The required answer is each line in the entries below where "Hello" occurs.

→ **Material shown**
::::::

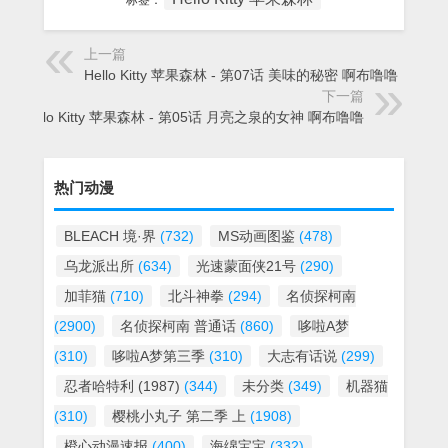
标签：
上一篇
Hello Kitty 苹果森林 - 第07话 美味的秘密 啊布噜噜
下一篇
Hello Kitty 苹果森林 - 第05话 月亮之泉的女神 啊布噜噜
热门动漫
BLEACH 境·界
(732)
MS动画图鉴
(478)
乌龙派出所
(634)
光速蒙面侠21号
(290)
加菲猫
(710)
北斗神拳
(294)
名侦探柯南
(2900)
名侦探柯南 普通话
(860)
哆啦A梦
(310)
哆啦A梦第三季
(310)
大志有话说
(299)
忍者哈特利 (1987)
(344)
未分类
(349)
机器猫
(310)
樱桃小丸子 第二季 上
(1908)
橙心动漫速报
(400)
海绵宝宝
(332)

::::::

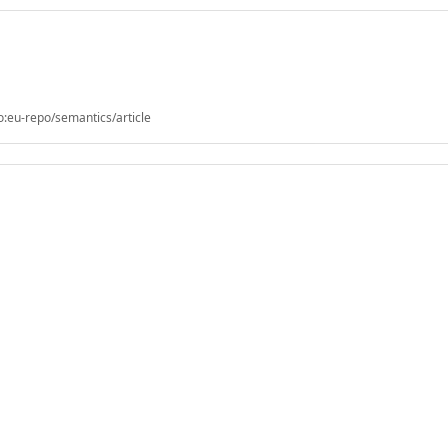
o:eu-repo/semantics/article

::::::

→ **Task output**
Hello Kitty 苹果森林 - 第07话 美味的秘密 啊布噜噜
Hello Kitty 苹果森林 - 第05话 月亮之泉的女神 啊布噜噜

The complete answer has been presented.